Got it, let's break down how to plot clean, organized confidence intervals for your 6000 request latency measurements in Python. I'll cover two common use cases—static overall confidence intervals and rolling time-series intervals—with actionable code examples you can adapt directly.


1. Core Setup First

First, we'll need a few standard libraries for data handling, stats calculations, and plotting. Install them if you haven't already, then import:

import numpy as np
import matplotlib.pyplot as plt
from scipy import stats
import seaborn as sns

# Set a clean plotting style to make outputs look polished
sns.set_style("whitegrid")
2. Load Your Data

Replace the simulated data below with your actual 6000-element latency array. I'm mimicking your example's distribution (most values 2-5ms) for demonstration:

# Simulate your latency data (replace this with your real array!)
np.random.seed(42)  # Ensures reproducibility
latency_data = np.random.choice([2,3,4,5], size=6000, p=[0.4, 0.3, 0.2, 0.1])

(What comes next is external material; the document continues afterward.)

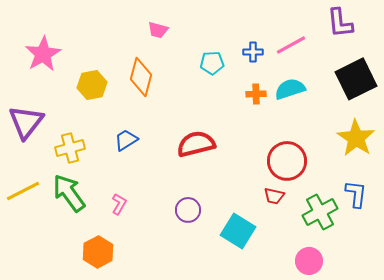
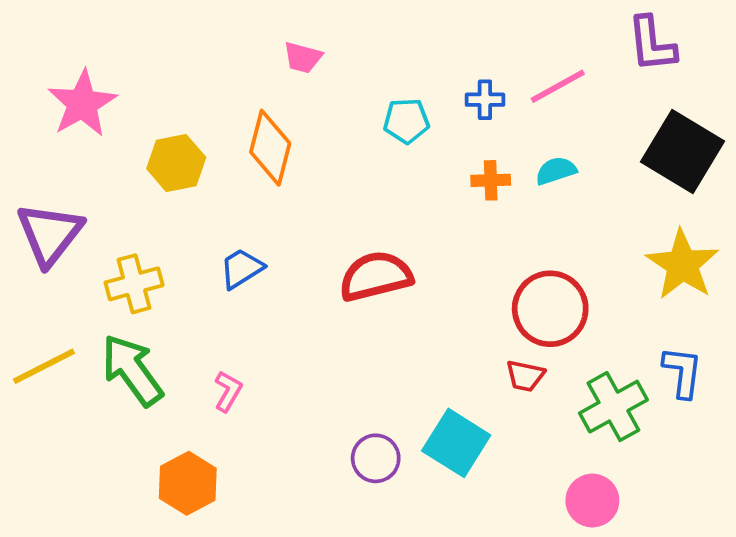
black square: (356, 79) -> (683, 152), turned -33
cyan semicircle: (290, 89) -> (556, 171), size x0.7
purple circle: (188, 210) -> (376, 458), moved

# For your real data, just use:
# latency_data = [3,2,2,3,4,...]  # Your full 6000-element list

3. Option 1: Static Overall Confidence Interval

If you want to show the overall distribution of latencies plus the 95% confidence interval for the mean, this boxplot + error bar combo is clear and concise:

# Calculate mean and 95% confidence interval
mean_latency = np.mean(latency_data)
confidence_interval = stats.t.interval(
    confidence=0.95,
    df=len(latency_data)-1,
    loc=mean_latency,
    scale=stats.sem(latency_data)
)

# Plot
plt.figure(figsize=(8, 5))
# Boxplot shows full data distribution
sns.boxplot(x=latency_data, width=0.3, color="#f0f0f0")
# Error bar marks mean + 95% CI
plt.errorbar(
    x=0, 
    y=mean_latency, 
    yerr=[[mean_latency - confidence_interval[0]], [confidence_interval[1] - mean_latency]],
    fmt='o', color='crimson', capsize=8, label=f"Mean ± 95% CI"
)

plt.xlabel("Request Latency (ms)")
plt.title("Overall Latency Distribution & 95% Confidence Interval")
plt.legend()
plt.show()

This plot immediately shows where most latencies fall, plus the range where you can be 95% confident the true average latency lies.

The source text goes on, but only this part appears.